Como, 10 gennaio 2015 - La Fondazione Ida Parravicini di Albese, una RSA ex Ipab che si occupa di assistenza agli anziani, ha comunicato la privatizzazione dei servizi socio assistenziali attraverso la formula del “global service”. La società destinataria dell'affidamento è la Sodexo s.p.a, che gestirà direttamente assistenza agli ospiti (personale ASA, infermieri e fisioterapisti), pulizie, cucine e lavanderia.La direzione amministrativa resterà invece in gestione diretta. Le rappresentanze sindacali e il personale, fin da quando si è paventata la possibilità di un affidamento esterno, hanno tentato tutte le vie per far desistere il consiglio d'amministrazione dal progetto di appalto.

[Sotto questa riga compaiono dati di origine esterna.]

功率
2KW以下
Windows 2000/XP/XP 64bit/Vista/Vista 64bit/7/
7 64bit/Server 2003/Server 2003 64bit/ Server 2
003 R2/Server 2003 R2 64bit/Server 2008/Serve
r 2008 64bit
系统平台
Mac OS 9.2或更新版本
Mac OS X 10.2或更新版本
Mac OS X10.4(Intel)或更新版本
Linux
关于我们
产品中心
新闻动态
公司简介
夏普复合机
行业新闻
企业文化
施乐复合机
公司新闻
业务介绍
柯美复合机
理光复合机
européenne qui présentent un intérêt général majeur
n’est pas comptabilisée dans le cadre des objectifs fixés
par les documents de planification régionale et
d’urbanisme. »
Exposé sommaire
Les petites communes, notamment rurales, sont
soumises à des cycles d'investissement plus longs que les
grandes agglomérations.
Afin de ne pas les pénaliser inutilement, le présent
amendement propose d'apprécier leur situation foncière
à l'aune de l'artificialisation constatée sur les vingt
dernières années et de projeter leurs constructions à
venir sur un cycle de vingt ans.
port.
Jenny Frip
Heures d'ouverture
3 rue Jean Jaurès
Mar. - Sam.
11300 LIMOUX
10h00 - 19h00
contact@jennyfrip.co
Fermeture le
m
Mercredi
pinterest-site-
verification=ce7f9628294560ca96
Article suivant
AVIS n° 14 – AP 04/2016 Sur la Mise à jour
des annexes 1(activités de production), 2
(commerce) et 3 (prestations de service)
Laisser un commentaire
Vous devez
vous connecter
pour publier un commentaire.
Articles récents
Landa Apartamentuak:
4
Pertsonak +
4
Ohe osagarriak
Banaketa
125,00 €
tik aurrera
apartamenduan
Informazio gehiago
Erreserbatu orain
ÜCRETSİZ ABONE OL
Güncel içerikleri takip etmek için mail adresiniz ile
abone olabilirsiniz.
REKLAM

I sindacati hanno proposto, quali strade alternative, forme di collaborazione con altre strutture socio assistenziali del territorio, dichiarate interessate e disponibili a sinergie
organizzative. "Queste avrebbero garantito sia l'integrità dei rapporti di lavoro, anche da un punto di vista salariale, che gli alti livelli di assistenza per gli ospiti - commenta Matteo Mandressi, segretario provinciale Fp Cgil - la struttura ha invece scelto un'altra strada, con procedure di affidamento molto discutibili e senza alcuna trasparenza.La privatizzazione comporterà la

modifica di applicazione del contratto di lavoro dei dipendenti, con un grave danno economico e normativo". L'Ente ha già dichiarato formalmente la volontà di non operare il passaggio dirett, ma di procedere al licenziamento ed assunzione dei
lavoratori: "Ciò comporterà la perdita dei diritti acquisiti e l'applicazione integrale dei contenuti del job act". Nubi anche sul livello dell'assistenza e sulle rette: "Attualmente - continua Mandressi - la struttura conta poco più di 50 ospite e 23 dipendenti distribuiti sulle varie categorie professionali. Cgil E Cisl hanno proclamato lo stato di agitazione del personale e aperto il percorso di mobilitazione. Non si esclude di giungere ad una giornata di sciopero". Le organizzazioni sindacali hanno chiesto di poter essere ascoltati dall'organo di vigilanza dell'ente, per esprimere le numerose perplessità giuridiche sulla correttezza delle procedure di affidamento.Chiederanno inoltre di essere ricevute, insieme ai lavoratori, dal sindaco di Albese con Cassano, componente del consiglio d'Amministrazione della Fondazione.